- SUPPLIED ENTRIES -

§

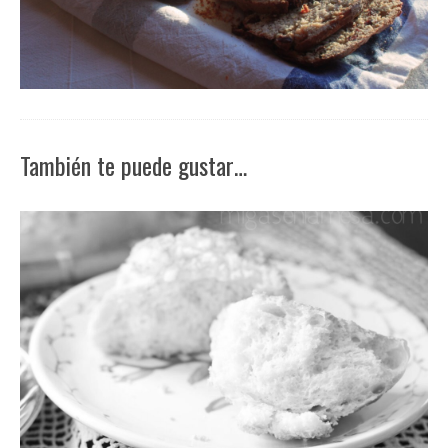
También te puede gustar…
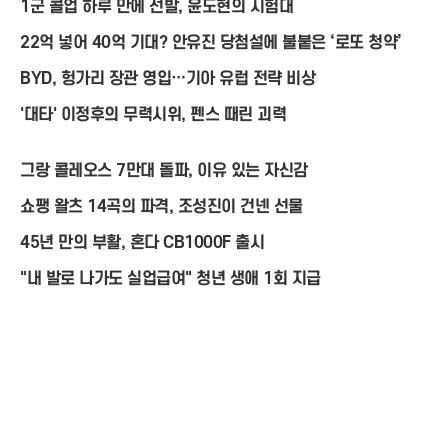
1군 콜업 하루 만에 선발, 윤도현의 시험대
22억 넣어 40억 기대? 안유진 당첨설에 불붙은 ‘로또 청약’
BYD, 헝가리 장관 영입…기아 유럽 전략 비상
'대타' 이정후의 무력시위, 펜스 때린 괴력
그랑 콜레오스 7만대 돌파, 이유 있는 자신감
쇼팽 왈츠 14곡의 파격, 조성진이 건넨 선물
45년 만의 부활, 혼다 CB1000F 출시
"내 발로 나가도 실업급여" 청년 생애 1회 지급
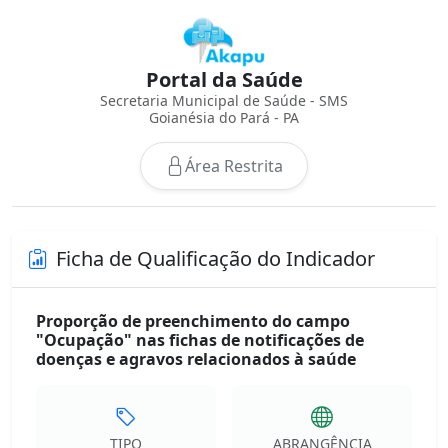
Portal da Saúde
Secretaria Municipal de Saúde - SMS
Goianésia do Pará - PA
Área Restrita
Ficha de Qualificação do Indicador
Proporção de preenchimento do campo
"Ocupação" nas fichas de notificações de
doenças e agravos relacionados à saúde
TIPO
ABRANGÊNCIA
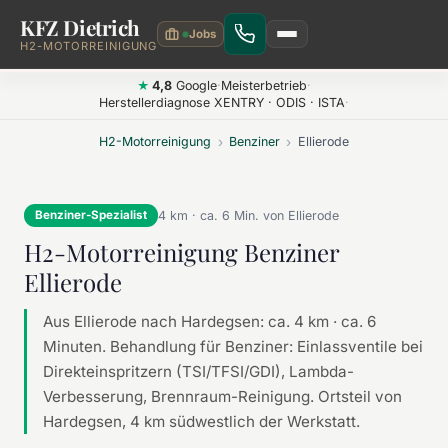
KFZ Dietrich
Zum Hauptinhalt springen
H2-MOTORREINIGUNG
4,8
Google
·
Meisterbetrieb
·
★
Herstellerdiagnose XENTRY · ODIS · ISTA
·
H2-Motorreinigung
›
Benziner
›
Ellierode
4 km · ca. 6 Min. von Ellierode
Benziner-Spezialist
H2-Motorreinigung Benziner
Ellierode
Aus Ellierode nach Hardegsen: ca. 4 km · ca. 6
Minuten. Behandlung für Benziner: Einlassventile bei
Direkteinspritzern (TSI/TFSI/GDI), Lambda-
Verbesserung, Brennraum-Reinigung. Ortsteil von
Hardegsen, 4 km südwestlich der Werkstatt.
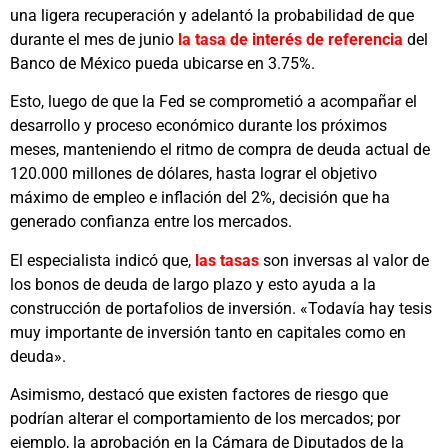
una ligera recuperación y adelantó la probabilidad de que
durante el mes de junio
la tasa de interés de referencia
del
Banco de México pueda ubicarse en 3.75%.
Esto, luego de que la Fed se comprometió a acompañar el
desarrollo y proceso económico durante los próximos
meses, manteniendo el ritmo de compra de deuda actual de
120.000 millones de dólares, hasta lograr el objetivo
máximo de empleo e inflación del 2%, decisión que ha
generado confianza entre los mercados.
El especialista indicó que,
las tasas
son inversas al valor de
los bonos de deuda de largo plazo y esto ayuda a la
construcción de portafolios de inversión. «Todavía hay tesis
muy importante de inversión tanto en capitales como en
deuda».
Asimismo, destacó que existen factores de riesgo que
podrían alterar el comportamiento de los mercados; por
ejemplo, la aprobación en la Cámara de Diputados de la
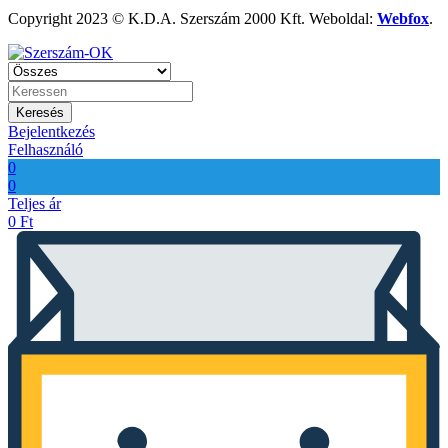
Copyright 2023 © K.D.A. Szerszám 2000 Kft. Weboldal:
Webfox
.
Keresés
Bejelentkezés
Felhasználó
0
0
Teljes ár
0
Ft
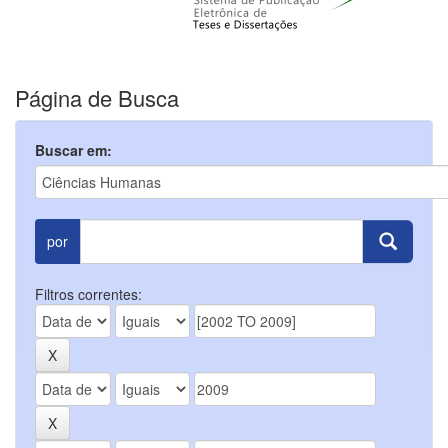
Página de Busca
Buscar em:
por
Filtros correntes:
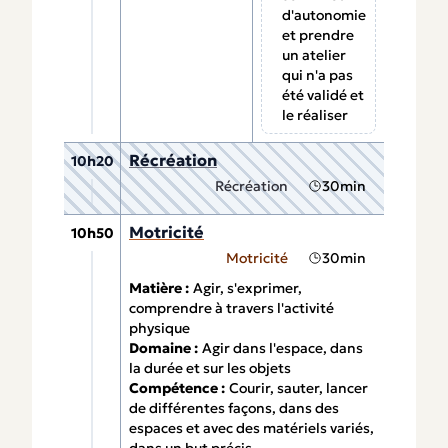
d'autonomie
et prendre
un atelier
qui n'a pas
été validé et
le réaliser
Récréation
10h20
Récréation
30min
Motricité
10h50
Motricité
30min
Matière :
Agir, s'exprimer,
comprendre à travers l'activité
physique
Domaine :
Agir dans l'espace, dans
la durée et sur les objets
Compétence :
Courir, sauter, lancer
de différentes façons, dans des
espaces et avec des matériels variés,
dans un but précis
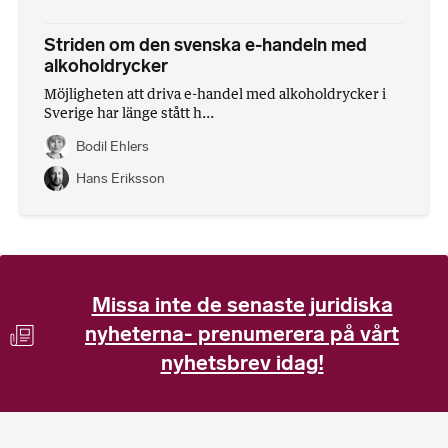
Striden om den svenska e-handeln med
alkoholdrycker
Möjligheten att driva e-handel med alkoholdrycker i
Sverige har länge stått h...
Bodil Ehlers
Hans Eriksson
Missa inte de senaste juridiska
nyheterna- prenumerera på vårt
nyhetsbrev idag!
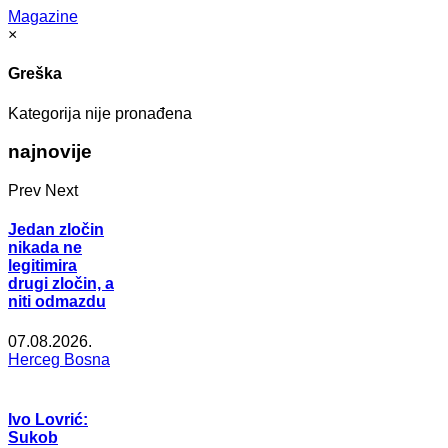
Magazine
×
Greška
Kategorija nije pronađena
najnovije
Prev
Next
Jedan zločin
nikada ne
legitimira
drugi zločin, a
niti odmazdu
07.08.2026.
Herceg Bosna
Ivo Lovrić:
Sukob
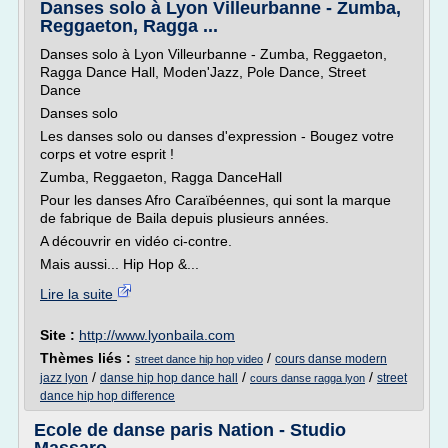
Danses solo à Lyon Villeurbanne - Zumba,
Reggaeton, Ragga ...
Danses solo à Lyon Villeurbanne - Zumba, Reggaeton,
Ragga Dance Hall, Moden'Jazz, Pole Dance, Street
Dance
Danses solo
Les danses solo ou danses d'expression - Bougez votre
corps et votre esprit !
Zumba, Reggaeton, Ragga DanceHall
Pour les danses Afro Caraïbéennes, qui sont la marque
de fabrique de Baila depuis plusieurs années.
A découvrir en vidéo ci-contre.
Mais aussi... Hip Hop &...
Lire la suite
Site :
http://www.lyonbaila.com
Thèmes liés :
/
cours danse modern
street dance hip hop video
/
/
/
jazz lyon
danse hip hop dance hall
street
cours danse ragga lyon
dance hip hop difference
Ecole de danse paris Nation - Studio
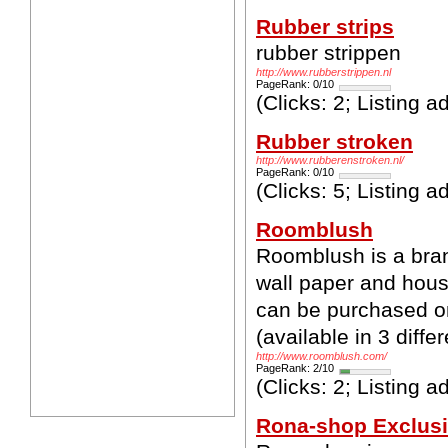
Rubber strips
rubber strippen
http://www.rubberstrippen.nl
PageRank: 0/10
(Clicks: 2; Listing 
Rubber stroken
http://www.rubberenstroken.nl/
PageRank: 0/10
(Clicks: 5; Listing 
Roomblush
Roomblush is a bran
wall paper and hous
can be purchased o
(available in 3 diffe
http://www.roomblush.com/
PageRank: 2/10
(Clicks: 2; Listing 
Rona-shop Exclusi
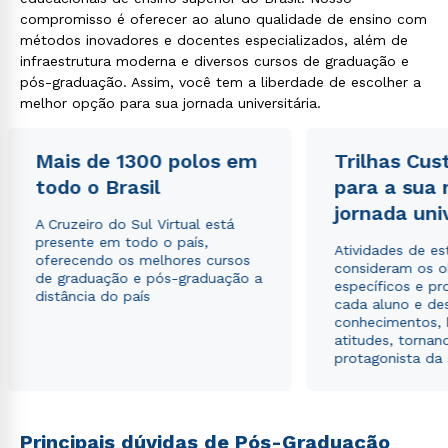
compromisso é oferecer ao aluno qualidade de ensino com
métodos inovadores e docentes especializados, além de
infraestrutura moderna e diversos cursos de graduação e
pós-graduação. Assim, você tem a liberdade de escolher a
melhor opção para sua jornada universitária.
Mais de 1300 polos em
Trilhas Cus
todo o Brasil
para a sua
jornada uni
A Cruzeiro do Sul Virtual está
presente em todo o país,
Atividades de e
oferecendo os melhores cursos
consideram os o
de graduação e pós-graduação a
específicos e pro
distância do país
cada aluno e de
conhecimentos, 
atitudes, tornan
protagonista da
Principais dúvidas de Pós-Graduação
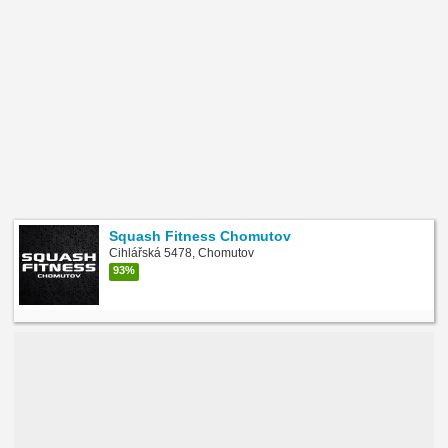
Squash Fitness Chomutov
Cihlářská 5478, Chomutov
93%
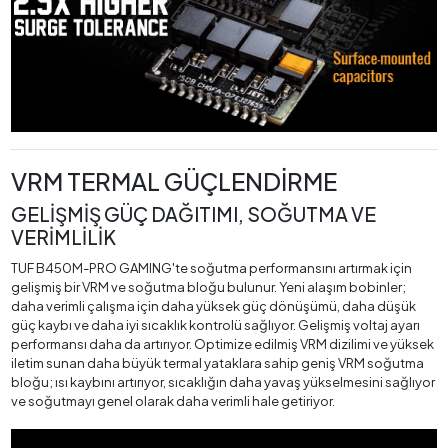
VRM TERMAL GÜÇLENDİRME
GELİŞMİŞ GÜÇ DAĞITIMI, SOĞUTMA VE
VERİMLİLİK
TUF B450M-PRO GAMING'te soğutma performansını artırmak için
gelişmiş bir VRM ve soğutma bloğu bulunur. Yeni alaşım bobinler;
daha verimli çalışma için daha yüksek güç dönüşümü, daha düşük
güç kaybı ve daha iyi sıcaklık kontrolü sağlıyor. Gelişmiş voltaj ayarı
performansı daha da artırıyor. Optimize edilmiş VRM dizilimi ve yüksek
iletim sunan daha büyük termal yataklara sahip geniş VRM soğutma
bloğu; ısı kaybını artırıyor, sıcaklığın daha yavaş yükselmesini sağlıyor
ve soğutmayı genel olarak daha verimli hale getiriyor.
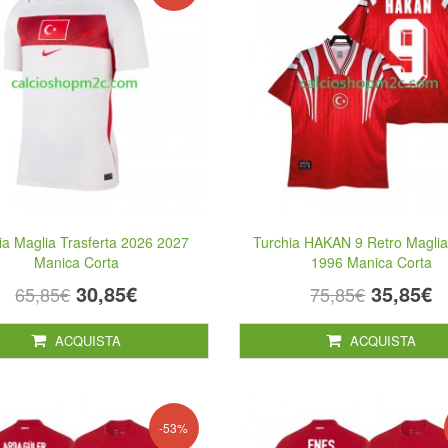
ia Maglia Trasferta 2026 2027
Turchia HAKAN 9 Retro Maglia
Manica Corta
1996 Manica Corta
30,85€
35,85€
65,85€
75,85€
ACQUISTA
ACQUISTA
-53%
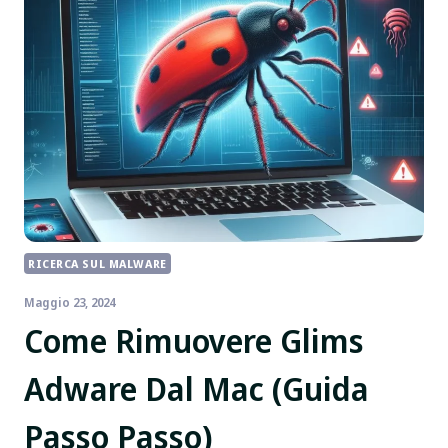
RICERCA SUL MALWARE
Maggio 23, 2024
Come Rimuovere Glims
Adware Dal Mac (Guida
Passo Passo)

§

- EXERCISE -
Lines with the word "jornada" in them: report all of these from the listing above.

- ANSWER SPACE -
melhor opção para sua jornada universitária.
jornada uni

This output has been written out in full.